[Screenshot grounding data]
========================
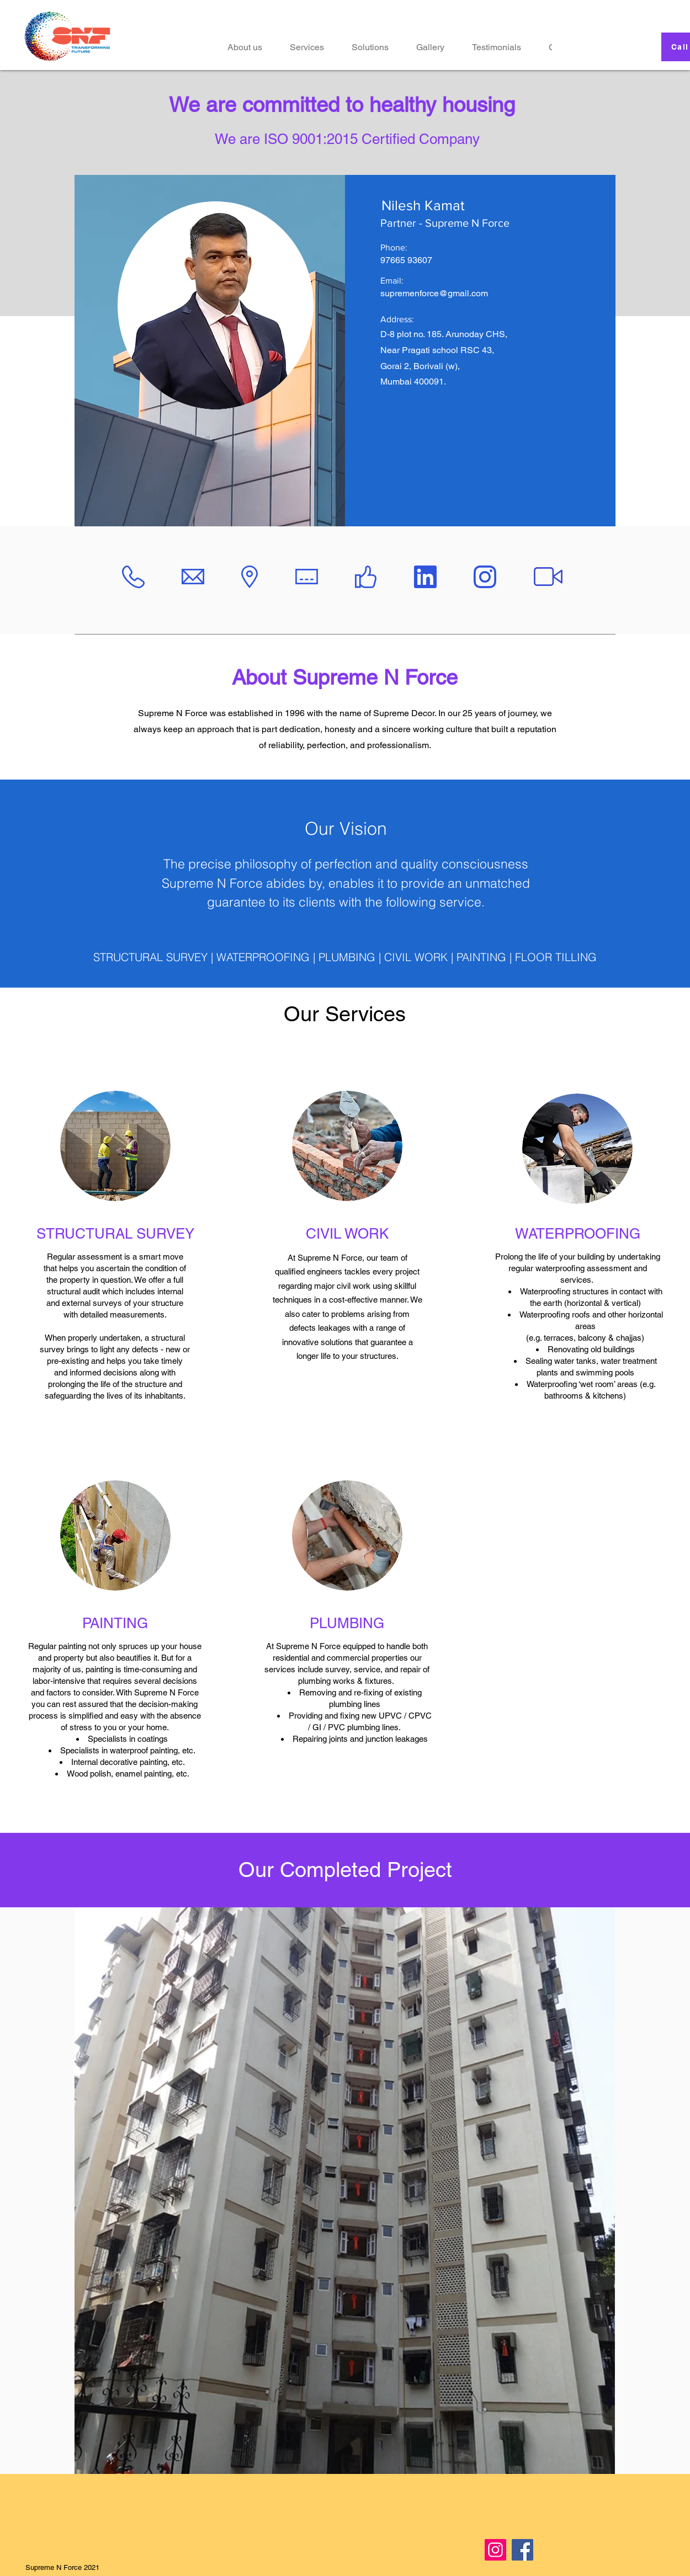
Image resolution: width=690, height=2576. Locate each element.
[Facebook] (522, 2550)
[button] (370, 47)
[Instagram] (495, 2550)
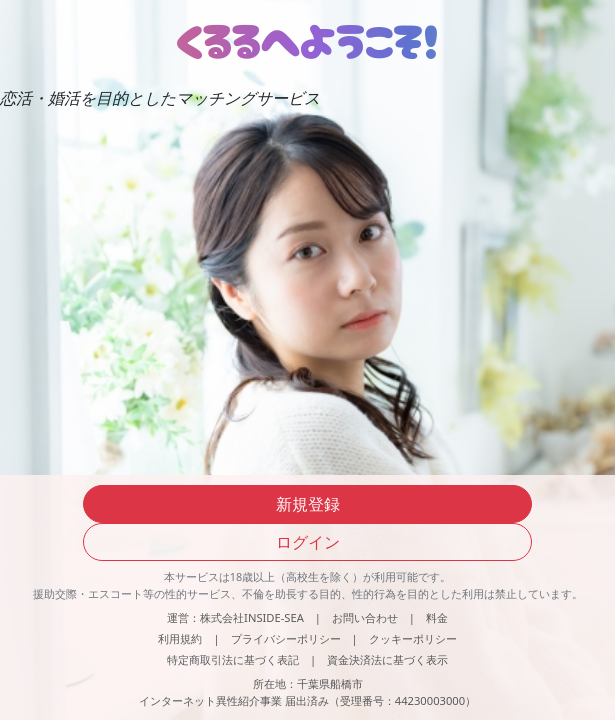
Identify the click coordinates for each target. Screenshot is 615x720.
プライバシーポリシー (286, 638)
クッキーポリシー (413, 638)
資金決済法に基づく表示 (387, 659)
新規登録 (308, 504)
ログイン (308, 542)
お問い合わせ (365, 617)
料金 (437, 617)
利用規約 (180, 638)
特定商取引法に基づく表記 (233, 659)
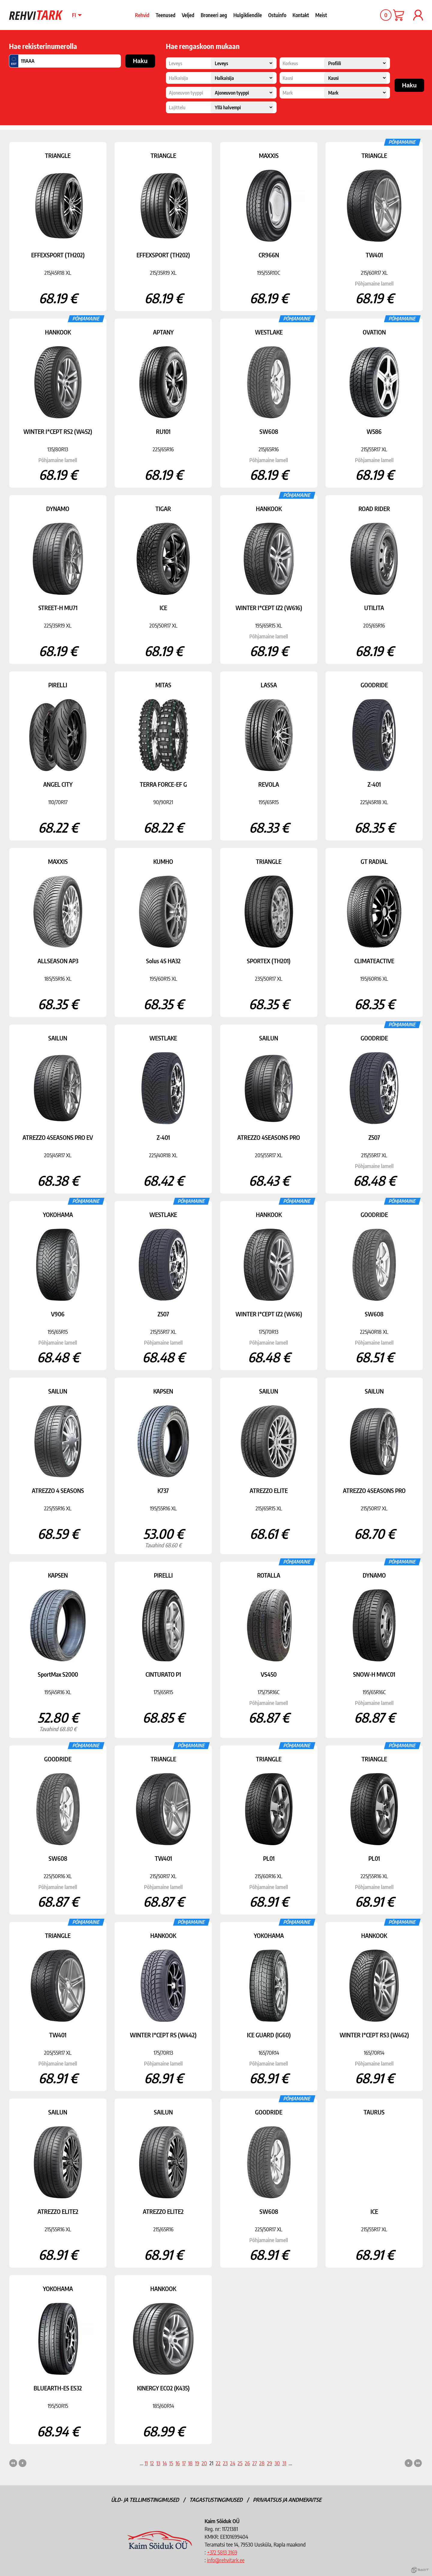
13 (158, 2462)
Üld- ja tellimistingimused (145, 2499)
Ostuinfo (277, 15)
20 (204, 2462)
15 (171, 2462)
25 (240, 2462)
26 (247, 2462)
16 (178, 2462)
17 (184, 2462)
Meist (321, 15)
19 (197, 2462)
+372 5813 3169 (222, 2552)
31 (284, 2462)
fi (74, 14)
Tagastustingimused (215, 2499)
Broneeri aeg (214, 15)
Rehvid (142, 15)
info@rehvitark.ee (225, 2559)
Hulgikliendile (247, 15)
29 (269, 2462)
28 (262, 2462)
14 (165, 2462)
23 (225, 2462)
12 (152, 2462)
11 (146, 2462)
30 (277, 2462)
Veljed (188, 15)
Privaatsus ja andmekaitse (287, 2499)
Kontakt (300, 15)
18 (190, 2462)
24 (232, 2462)
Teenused (166, 15)
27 (254, 2462)
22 (218, 2462)
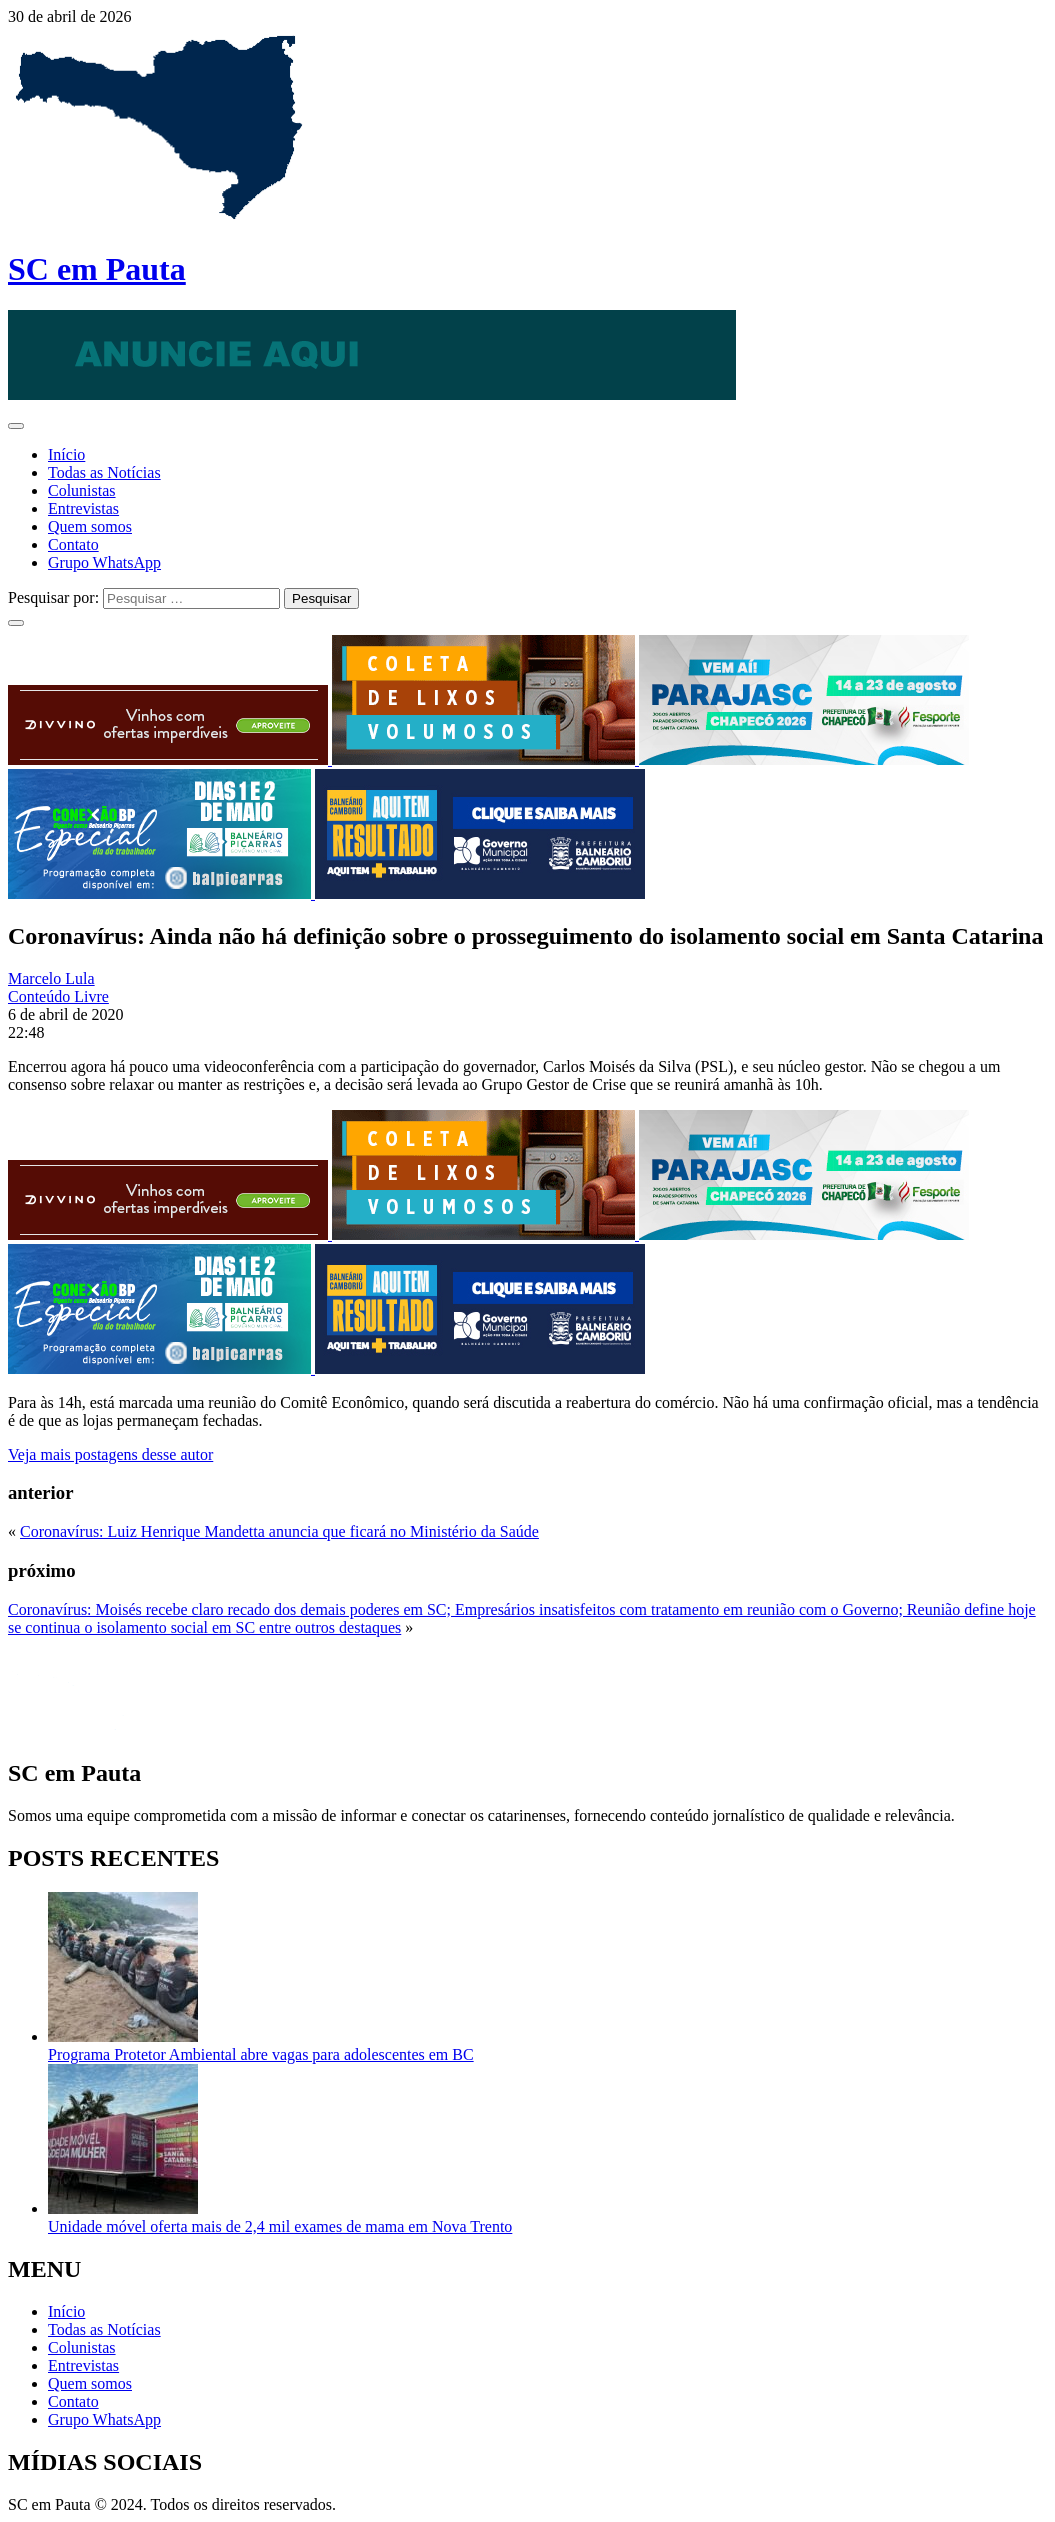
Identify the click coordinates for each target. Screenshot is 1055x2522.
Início (66, 454)
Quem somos (90, 526)
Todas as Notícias (104, 472)
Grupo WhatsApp (104, 562)
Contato (73, 544)
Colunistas (82, 490)
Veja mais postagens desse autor (110, 1454)
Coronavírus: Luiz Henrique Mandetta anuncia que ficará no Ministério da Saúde (279, 1531)
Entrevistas (83, 508)
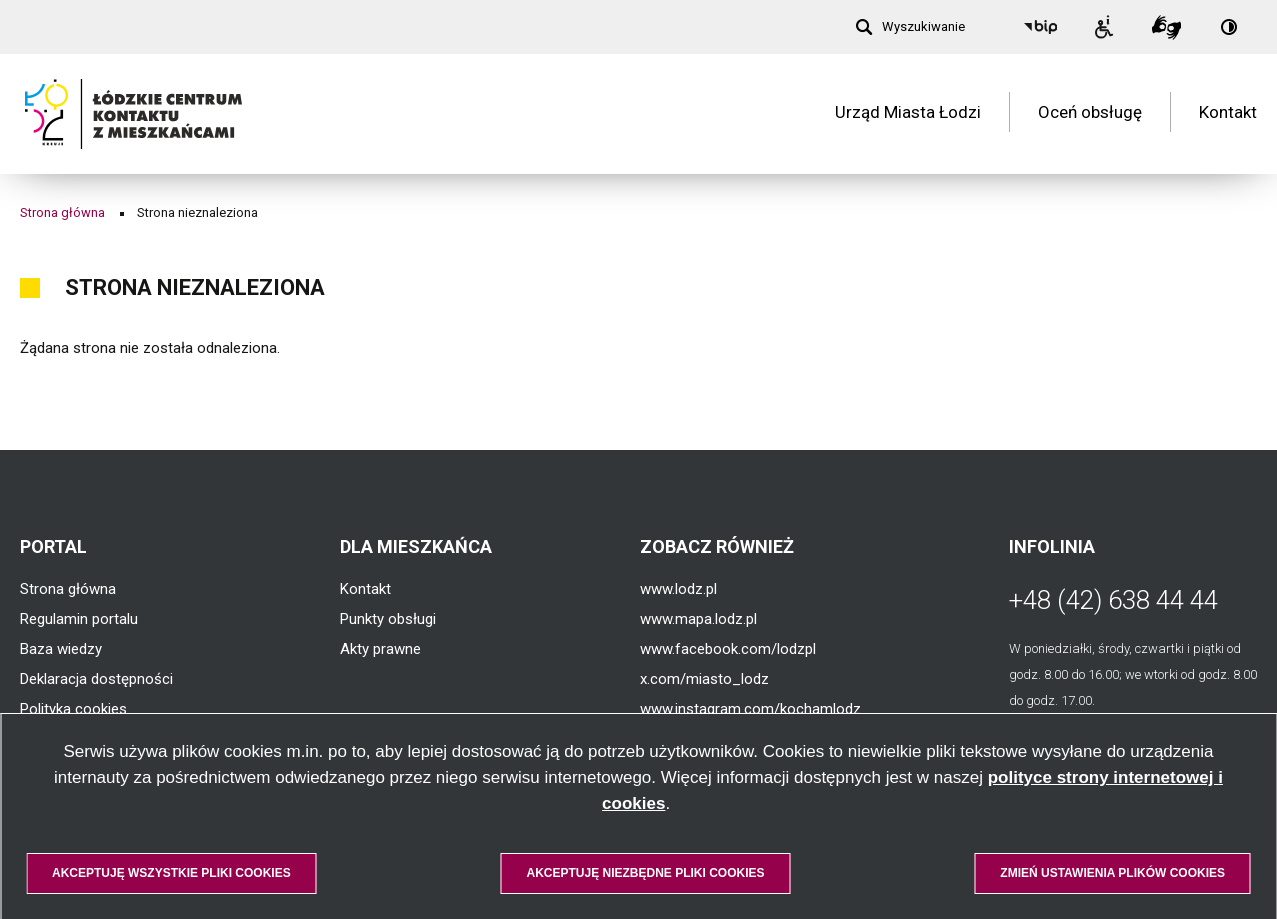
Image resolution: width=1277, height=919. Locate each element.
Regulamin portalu (79, 619)
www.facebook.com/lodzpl (728, 649)
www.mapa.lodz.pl (698, 619)
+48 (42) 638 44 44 (1113, 600)
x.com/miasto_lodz (704, 679)
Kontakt (1228, 114)
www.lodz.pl (678, 589)
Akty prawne (380, 649)
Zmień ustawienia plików (1112, 873)
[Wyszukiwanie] (910, 27)
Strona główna (62, 212)
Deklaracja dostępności (96, 679)
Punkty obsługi (388, 619)
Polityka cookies (73, 709)
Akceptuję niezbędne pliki (645, 873)
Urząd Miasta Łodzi (908, 114)
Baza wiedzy (61, 649)
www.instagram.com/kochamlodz (750, 709)
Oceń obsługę (1090, 114)
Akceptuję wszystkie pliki (171, 873)
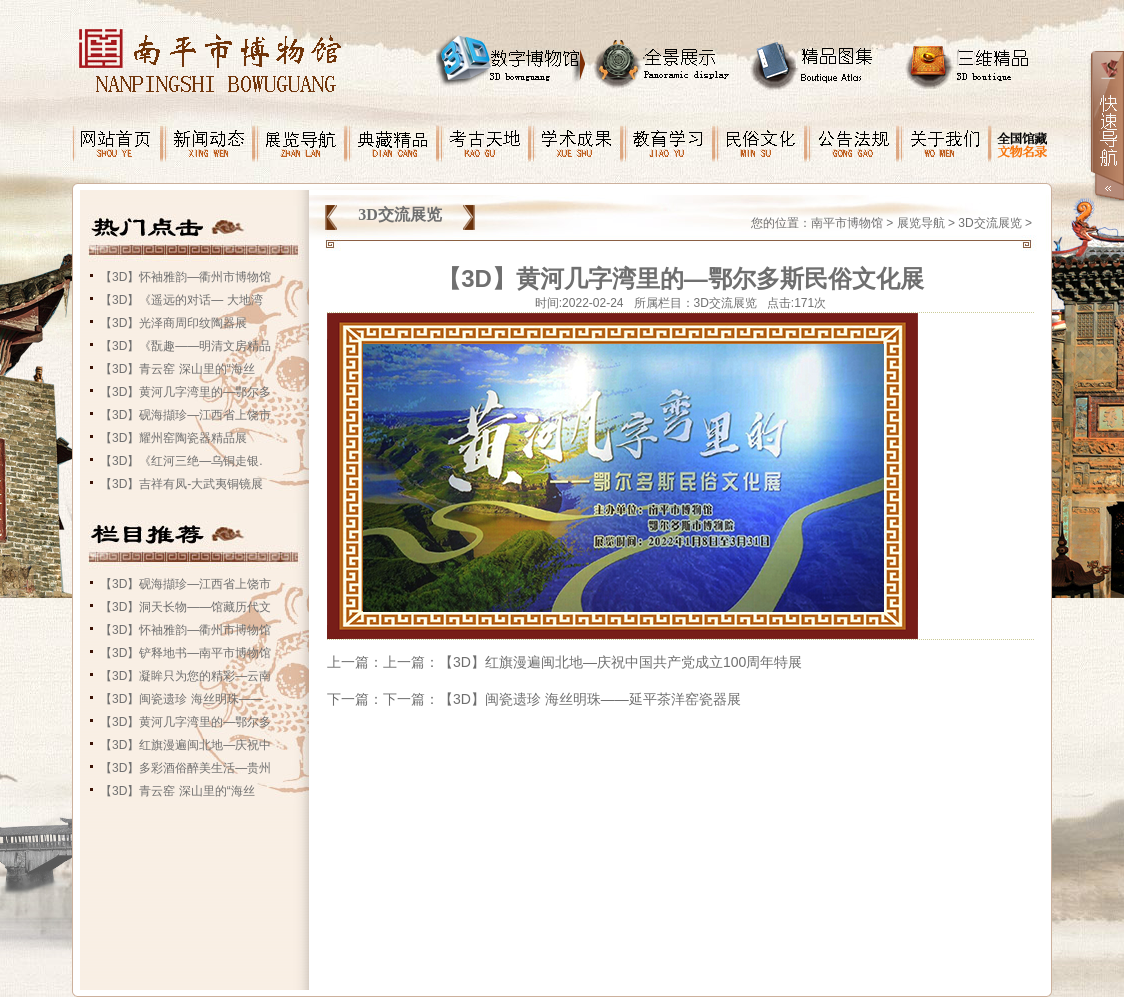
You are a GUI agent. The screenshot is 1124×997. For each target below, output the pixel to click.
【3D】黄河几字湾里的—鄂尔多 (185, 392)
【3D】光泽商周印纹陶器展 (173, 323)
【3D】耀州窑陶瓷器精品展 (173, 438)
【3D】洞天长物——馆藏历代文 (185, 607)
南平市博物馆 (847, 223)
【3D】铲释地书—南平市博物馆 (185, 653)
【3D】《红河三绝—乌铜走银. (181, 461)
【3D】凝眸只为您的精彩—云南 (185, 676)
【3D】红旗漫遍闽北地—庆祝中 (185, 745)
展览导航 (921, 223)
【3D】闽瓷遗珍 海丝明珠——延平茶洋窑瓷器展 (590, 699)
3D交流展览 (989, 223)
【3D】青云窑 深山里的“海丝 (177, 369)
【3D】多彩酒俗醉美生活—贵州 (185, 768)
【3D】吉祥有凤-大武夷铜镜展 (181, 484)
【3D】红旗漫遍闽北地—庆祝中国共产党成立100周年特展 (620, 662)
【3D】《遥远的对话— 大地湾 (181, 300)
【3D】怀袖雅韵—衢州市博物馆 (185, 277)
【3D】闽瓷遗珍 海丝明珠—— (181, 699)
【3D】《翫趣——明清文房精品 (185, 346)
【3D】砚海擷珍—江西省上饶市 (185, 415)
========================
■ PROBLEM DETAILS: Set down the records above word for word, from the first line through the line containing "26 (247, 2462)", both included; leave out the pictures.

■ WRITTEN SOLUTION:
Image resolution: width=690, height=2576. Locate each element.
[Facebook] (522, 2550)
[button] (370, 47)
[Instagram] (495, 2550)
Identify the click coordinates for each target. Screenshot is 615x720.
プライバシーポリシー (286, 638)
クッキーポリシー (413, 638)
資金決済法に基づく表示 (387, 659)
新規登録 (308, 504)
ログイン (308, 542)
お問い合わせ (365, 617)
料金 (437, 617)
利用規約 (180, 638)
特定商取引法に基づく表記 (233, 659)
13 (158, 2462)
Üld- ja tellimistingimused (145, 2499)
Ostuinfo (277, 15)
20 (204, 2462)
15 (171, 2462)
25 (240, 2462)
26 (247, 2462)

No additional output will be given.